- **Work item**: Taking the first line of the listing as the start and the line containing "к обеспечению безопасности сети и управлению" as the end, reproduce everything in between exactly, both ends included.

- **Data section**:

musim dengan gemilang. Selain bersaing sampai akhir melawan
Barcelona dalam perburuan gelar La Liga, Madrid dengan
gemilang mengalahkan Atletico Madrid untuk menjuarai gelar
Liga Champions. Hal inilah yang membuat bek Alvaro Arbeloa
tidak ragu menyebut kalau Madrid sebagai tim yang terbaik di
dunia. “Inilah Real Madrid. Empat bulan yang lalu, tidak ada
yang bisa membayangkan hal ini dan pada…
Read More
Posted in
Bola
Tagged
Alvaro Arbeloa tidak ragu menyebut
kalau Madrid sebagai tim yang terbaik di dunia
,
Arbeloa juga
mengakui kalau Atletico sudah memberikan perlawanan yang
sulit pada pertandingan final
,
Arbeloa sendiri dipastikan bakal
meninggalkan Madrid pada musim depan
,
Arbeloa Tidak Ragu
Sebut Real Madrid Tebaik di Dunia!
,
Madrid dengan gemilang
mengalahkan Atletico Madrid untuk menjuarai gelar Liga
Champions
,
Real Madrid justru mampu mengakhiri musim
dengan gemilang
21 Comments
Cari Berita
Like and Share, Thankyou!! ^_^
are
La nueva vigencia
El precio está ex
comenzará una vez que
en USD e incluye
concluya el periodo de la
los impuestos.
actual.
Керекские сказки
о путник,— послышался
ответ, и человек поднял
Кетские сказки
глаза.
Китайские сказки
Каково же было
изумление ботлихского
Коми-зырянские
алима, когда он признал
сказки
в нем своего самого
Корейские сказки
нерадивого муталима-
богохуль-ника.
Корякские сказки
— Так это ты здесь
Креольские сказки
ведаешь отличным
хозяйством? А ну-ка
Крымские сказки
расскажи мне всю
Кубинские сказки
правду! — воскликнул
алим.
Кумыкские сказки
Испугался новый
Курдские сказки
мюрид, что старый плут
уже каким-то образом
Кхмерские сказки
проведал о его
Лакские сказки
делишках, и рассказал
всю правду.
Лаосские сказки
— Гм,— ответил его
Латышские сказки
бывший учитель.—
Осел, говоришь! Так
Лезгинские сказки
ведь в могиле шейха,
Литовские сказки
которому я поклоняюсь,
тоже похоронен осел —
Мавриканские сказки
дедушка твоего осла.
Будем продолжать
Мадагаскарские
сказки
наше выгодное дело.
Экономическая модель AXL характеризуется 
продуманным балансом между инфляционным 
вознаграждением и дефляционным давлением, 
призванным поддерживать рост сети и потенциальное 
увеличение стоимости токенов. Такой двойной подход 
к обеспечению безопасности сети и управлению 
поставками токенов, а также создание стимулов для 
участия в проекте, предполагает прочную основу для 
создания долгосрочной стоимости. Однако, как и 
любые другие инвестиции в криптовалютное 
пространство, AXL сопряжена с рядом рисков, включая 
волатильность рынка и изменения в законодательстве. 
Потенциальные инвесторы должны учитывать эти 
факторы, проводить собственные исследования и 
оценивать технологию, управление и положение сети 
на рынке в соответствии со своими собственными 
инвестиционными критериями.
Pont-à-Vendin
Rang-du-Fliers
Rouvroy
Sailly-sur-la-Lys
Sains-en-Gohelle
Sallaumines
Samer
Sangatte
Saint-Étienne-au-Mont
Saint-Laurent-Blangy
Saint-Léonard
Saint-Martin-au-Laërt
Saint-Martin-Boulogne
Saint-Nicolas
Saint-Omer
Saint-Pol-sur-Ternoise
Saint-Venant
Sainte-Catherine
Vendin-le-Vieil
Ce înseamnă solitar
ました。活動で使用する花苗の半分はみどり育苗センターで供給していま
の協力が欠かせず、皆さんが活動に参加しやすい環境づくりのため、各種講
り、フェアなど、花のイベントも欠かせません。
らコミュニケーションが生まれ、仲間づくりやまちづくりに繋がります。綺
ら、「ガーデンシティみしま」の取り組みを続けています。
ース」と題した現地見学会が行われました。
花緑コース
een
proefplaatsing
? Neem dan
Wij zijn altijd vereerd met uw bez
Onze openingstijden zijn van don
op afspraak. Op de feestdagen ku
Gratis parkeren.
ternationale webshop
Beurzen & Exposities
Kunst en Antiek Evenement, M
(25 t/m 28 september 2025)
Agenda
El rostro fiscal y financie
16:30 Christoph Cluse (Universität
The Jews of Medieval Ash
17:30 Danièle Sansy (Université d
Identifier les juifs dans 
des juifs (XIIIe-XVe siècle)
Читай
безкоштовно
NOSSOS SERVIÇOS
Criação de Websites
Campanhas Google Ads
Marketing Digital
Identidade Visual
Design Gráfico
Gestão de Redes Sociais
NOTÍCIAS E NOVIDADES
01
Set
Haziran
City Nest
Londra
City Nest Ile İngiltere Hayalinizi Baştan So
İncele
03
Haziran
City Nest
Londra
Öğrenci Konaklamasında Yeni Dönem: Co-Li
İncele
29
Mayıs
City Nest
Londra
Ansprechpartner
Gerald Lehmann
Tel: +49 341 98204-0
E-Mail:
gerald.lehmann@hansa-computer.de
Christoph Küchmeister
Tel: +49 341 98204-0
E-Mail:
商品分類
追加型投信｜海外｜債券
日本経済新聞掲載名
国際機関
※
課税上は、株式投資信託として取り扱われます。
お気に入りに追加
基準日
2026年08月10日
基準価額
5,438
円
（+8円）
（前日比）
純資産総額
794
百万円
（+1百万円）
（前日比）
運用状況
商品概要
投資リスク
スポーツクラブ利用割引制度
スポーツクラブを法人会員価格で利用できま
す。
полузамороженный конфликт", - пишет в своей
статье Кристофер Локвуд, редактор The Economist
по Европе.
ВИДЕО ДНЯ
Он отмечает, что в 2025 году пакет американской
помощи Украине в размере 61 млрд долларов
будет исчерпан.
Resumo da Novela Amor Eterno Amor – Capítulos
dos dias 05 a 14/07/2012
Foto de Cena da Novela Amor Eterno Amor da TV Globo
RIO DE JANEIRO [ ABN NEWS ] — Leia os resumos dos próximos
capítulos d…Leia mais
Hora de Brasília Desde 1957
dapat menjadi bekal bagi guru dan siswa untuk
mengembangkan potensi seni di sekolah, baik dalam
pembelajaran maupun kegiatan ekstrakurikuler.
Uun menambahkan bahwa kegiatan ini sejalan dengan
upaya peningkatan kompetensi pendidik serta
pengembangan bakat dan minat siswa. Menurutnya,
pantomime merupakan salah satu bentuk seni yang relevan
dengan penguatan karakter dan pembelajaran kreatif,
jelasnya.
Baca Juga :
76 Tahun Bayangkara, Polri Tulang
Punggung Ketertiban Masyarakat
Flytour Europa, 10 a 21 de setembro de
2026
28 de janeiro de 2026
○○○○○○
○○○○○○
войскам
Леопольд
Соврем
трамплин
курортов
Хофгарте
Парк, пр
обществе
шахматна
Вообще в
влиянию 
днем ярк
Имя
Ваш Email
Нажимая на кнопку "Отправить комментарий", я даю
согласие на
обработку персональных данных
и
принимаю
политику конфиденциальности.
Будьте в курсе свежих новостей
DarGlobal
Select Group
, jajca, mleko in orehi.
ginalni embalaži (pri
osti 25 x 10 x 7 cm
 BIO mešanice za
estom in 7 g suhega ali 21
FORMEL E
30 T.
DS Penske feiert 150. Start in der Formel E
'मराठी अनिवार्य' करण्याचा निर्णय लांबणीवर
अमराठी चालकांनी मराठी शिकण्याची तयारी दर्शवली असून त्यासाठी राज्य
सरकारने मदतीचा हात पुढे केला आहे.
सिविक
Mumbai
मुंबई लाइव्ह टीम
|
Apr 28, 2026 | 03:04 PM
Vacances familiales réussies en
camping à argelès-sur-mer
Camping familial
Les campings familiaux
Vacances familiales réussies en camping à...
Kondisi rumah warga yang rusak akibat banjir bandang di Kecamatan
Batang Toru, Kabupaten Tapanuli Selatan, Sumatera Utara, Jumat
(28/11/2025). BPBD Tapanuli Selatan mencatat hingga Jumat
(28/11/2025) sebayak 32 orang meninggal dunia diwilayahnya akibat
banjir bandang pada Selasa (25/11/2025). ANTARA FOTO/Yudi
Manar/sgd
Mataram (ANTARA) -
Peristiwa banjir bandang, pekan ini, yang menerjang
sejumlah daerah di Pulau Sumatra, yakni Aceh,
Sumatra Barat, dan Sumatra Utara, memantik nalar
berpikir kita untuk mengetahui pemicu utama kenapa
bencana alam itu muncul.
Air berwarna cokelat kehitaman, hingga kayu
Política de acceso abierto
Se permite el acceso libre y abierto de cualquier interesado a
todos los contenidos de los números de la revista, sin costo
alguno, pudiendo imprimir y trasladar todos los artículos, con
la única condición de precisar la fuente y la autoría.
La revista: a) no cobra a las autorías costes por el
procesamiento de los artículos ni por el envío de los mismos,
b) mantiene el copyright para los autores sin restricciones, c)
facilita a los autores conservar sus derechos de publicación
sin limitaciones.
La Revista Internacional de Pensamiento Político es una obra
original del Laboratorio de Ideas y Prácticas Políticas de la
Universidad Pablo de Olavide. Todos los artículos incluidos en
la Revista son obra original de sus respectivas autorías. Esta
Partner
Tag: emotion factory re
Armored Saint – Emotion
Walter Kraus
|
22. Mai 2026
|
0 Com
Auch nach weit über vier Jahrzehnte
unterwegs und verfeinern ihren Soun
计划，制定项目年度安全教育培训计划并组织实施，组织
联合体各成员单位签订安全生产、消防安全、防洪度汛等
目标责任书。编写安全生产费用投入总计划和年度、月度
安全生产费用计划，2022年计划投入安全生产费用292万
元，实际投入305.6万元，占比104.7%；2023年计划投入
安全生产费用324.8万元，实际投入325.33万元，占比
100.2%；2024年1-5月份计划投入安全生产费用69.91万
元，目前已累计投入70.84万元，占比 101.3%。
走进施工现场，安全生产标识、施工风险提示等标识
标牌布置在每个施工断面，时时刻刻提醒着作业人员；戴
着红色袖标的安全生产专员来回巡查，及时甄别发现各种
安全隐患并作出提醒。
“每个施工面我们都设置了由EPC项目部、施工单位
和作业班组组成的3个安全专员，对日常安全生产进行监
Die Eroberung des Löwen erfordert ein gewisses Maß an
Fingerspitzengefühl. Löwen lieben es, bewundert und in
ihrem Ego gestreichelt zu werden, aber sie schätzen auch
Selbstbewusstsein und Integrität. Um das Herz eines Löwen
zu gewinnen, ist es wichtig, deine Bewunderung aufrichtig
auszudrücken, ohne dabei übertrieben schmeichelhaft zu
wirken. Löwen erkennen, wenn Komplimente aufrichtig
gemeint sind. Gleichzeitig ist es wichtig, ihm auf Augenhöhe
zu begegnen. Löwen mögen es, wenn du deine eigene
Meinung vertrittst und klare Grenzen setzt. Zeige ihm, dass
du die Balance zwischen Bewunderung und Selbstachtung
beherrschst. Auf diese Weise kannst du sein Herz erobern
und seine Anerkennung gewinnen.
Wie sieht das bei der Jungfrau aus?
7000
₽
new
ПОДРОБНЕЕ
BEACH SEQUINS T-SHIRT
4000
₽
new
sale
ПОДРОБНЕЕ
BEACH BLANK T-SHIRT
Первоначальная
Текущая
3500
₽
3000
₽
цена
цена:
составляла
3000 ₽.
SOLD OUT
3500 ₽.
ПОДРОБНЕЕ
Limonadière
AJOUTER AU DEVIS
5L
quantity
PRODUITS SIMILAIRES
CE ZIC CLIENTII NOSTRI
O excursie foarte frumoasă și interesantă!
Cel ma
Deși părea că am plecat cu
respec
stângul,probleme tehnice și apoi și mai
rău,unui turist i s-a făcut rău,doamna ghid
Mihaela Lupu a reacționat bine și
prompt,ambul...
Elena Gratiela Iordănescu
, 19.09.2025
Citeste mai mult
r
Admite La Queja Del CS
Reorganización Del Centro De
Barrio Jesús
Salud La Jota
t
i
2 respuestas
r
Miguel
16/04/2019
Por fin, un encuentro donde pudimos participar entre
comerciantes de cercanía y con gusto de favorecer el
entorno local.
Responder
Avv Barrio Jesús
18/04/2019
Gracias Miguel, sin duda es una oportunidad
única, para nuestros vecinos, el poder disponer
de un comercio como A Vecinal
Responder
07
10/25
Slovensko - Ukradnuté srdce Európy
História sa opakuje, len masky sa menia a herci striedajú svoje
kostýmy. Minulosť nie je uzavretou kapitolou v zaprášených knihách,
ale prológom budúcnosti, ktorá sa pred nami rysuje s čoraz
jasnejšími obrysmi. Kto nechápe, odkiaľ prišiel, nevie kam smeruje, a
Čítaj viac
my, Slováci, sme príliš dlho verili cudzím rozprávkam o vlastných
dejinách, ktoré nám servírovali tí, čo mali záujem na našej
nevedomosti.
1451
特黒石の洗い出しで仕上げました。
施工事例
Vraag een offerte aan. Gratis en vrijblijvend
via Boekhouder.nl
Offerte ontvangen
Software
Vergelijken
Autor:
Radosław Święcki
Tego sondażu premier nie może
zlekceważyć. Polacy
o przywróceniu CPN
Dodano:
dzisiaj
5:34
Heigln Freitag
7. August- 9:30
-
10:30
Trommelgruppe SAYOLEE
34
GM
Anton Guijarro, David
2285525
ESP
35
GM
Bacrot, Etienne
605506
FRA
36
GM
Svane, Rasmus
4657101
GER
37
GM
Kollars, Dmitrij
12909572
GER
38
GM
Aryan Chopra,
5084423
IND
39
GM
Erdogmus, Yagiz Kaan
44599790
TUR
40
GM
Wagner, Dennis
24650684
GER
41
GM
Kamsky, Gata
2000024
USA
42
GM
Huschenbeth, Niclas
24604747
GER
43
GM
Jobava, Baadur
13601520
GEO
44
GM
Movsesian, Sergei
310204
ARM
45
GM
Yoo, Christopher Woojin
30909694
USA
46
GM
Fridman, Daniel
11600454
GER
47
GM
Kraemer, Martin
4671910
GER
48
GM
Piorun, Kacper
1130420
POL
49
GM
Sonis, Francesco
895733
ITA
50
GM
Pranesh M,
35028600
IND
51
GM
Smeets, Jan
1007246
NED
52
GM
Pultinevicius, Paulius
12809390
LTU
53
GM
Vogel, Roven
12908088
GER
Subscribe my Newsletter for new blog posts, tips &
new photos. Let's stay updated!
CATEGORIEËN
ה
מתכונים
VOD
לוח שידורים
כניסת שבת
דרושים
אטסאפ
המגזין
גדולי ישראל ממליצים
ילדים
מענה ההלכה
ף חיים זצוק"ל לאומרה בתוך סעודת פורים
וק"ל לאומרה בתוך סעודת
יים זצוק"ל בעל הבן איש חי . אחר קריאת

- **Completed task**:
musim dengan gemilang. Selain bersaing sampai akhir melawan
Barcelona dalam perburuan gelar La Liga, Madrid dengan
gemilang mengalahkan Atletico Madrid untuk menjuarai gelar
Liga Champions. Hal inilah yang membuat bek Alvaro Arbeloa
tidak ragu menyebut kalau Madrid sebagai tim yang terbaik di
dunia. “Inilah Real Madrid. Empat bulan yang lalu, tidak ada
yang bisa membayangkan hal ini dan pada…
Read More
Posted in
Bola
Tagged
Alvaro Arbeloa tidak ragu menyebut
kalau Madrid sebagai tim yang terbaik di dunia
,
Arbeloa juga
mengakui kalau Atletico sudah memberikan perlawanan yang
sulit pada pertandingan final
,
Arbeloa sendiri dipastikan bakal
meninggalkan Madrid pada musim depan
,
Arbeloa Tidak Ragu
Sebut Real Madrid Tebaik di Dunia!
,
Madrid dengan gemilang
mengalahkan Atletico Madrid untuk menjuarai gelar Liga
Champions
,
Real Madrid justru mampu mengakhiri musim
dengan gemilang
21 Comments
Cari Berita
Like and Share, Thankyou!! ^_^
are
La nueva vigencia
El precio está ex
comenzará una vez que
en USD e incluye
concluya el periodo de la
los impuestos.
actual.
Керекские сказки
о путник,— послышался
ответ, и человек поднял
Кетские сказки
глаза.
Китайские сказки
Каково же было
изумление ботлихского
Коми-зырянские
алима, когда он признал
сказки
в нем своего самого
Корейские сказки
нерадивого муталима-
богохуль-ника.
Корякские сказки
— Так это ты здесь
Креольские сказки
ведаешь отличным
хозяйством? А ну-ка
Крымские сказки
расскажи мне всю
Кубинские сказки
правду! — воскликнул
алим.
Кумыкские сказки
Испугался новый
Курдские сказки
мюрид, что старый плут
уже каким-то образом
Кхмерские сказки
проведал о его
Лакские сказки
делишках, и рассказал
всю правду.
Лаосские сказки
— Гм,— ответил его
Латышские сказки
бывший учитель.—
Осел, говоришь! Так
Лезгинские сказки
ведь в могиле шейха,
Литовские сказки
которому я поклоняюсь,
тоже похоронен осел —
Мавриканские сказки
дедушка твоего осла.
Будем продолжать
Мадагаскарские
сказки
наше выгодное дело.
Экономическая модель AXL характеризуется 
продуманным балансом между инфляционным 
вознаграждением и дефляционным давлением, 
призванным поддерживать рост сети и потенциальное 
увеличение стоимости токенов. Такой двойной подход 
к обеспечению безопасности сети и управлению 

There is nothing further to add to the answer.